▶ **What the exercise asks**: Search the records for lines with the word "Thermodynamische" and copy each match.
Data to process: Begin
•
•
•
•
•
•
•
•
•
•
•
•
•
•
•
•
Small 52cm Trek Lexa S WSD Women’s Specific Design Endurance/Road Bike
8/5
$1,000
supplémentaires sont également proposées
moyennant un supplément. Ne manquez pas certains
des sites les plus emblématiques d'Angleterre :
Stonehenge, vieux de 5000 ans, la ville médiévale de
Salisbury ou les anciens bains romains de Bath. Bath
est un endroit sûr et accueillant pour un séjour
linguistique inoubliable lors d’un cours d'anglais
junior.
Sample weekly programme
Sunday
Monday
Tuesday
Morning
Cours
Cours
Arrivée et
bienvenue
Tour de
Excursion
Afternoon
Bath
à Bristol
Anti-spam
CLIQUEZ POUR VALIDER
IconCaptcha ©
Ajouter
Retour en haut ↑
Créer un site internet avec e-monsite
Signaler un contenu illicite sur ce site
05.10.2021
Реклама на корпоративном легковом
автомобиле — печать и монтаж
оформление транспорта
Data to process: End
Data to process: Begin
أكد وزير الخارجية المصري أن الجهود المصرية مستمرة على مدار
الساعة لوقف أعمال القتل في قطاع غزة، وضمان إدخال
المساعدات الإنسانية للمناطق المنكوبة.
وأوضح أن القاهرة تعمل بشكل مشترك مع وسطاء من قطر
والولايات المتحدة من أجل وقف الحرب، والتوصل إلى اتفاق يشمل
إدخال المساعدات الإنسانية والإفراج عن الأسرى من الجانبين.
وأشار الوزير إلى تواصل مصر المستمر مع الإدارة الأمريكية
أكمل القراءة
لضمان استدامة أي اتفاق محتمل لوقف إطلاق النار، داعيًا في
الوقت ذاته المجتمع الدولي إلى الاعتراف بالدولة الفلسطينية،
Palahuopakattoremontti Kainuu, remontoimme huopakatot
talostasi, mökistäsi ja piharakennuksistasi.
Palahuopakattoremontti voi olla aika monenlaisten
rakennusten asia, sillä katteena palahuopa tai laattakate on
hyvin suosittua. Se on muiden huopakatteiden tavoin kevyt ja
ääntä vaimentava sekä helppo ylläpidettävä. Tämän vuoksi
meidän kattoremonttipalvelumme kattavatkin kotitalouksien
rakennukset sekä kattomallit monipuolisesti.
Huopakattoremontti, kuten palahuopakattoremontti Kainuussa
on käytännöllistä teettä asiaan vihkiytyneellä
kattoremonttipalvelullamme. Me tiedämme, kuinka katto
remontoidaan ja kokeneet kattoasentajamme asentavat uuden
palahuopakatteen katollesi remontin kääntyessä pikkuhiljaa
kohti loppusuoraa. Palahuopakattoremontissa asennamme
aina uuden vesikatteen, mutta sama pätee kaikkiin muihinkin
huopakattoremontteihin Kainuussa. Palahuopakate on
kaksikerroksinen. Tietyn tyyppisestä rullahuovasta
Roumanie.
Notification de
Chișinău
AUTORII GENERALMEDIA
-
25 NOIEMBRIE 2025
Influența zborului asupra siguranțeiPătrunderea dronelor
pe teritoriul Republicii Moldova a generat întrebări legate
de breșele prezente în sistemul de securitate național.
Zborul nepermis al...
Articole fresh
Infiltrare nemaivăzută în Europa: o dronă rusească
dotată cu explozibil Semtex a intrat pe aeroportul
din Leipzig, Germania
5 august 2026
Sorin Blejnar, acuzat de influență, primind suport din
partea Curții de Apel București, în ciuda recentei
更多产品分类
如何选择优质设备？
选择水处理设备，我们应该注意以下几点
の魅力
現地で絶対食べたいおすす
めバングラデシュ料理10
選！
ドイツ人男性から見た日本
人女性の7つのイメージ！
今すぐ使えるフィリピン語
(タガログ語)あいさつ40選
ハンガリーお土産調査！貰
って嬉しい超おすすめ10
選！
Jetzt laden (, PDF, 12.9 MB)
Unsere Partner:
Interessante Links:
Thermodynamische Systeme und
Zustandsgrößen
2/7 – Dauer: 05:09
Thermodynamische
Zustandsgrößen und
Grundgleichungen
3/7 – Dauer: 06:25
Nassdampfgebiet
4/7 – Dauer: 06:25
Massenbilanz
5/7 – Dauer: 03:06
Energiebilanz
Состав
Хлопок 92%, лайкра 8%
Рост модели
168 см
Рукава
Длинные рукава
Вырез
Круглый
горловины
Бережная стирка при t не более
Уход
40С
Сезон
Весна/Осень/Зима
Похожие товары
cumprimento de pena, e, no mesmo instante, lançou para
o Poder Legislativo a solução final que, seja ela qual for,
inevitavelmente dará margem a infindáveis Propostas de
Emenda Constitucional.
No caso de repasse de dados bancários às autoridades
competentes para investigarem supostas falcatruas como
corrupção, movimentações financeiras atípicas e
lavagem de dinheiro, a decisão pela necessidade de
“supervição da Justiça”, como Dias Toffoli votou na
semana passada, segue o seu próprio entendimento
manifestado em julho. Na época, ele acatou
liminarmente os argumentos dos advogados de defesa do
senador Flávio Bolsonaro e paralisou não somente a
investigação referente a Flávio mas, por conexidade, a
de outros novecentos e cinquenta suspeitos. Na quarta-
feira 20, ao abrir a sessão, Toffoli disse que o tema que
Data to process: End
▶ **Expected answer**:
Thermodynamische Systeme und
Thermodynamische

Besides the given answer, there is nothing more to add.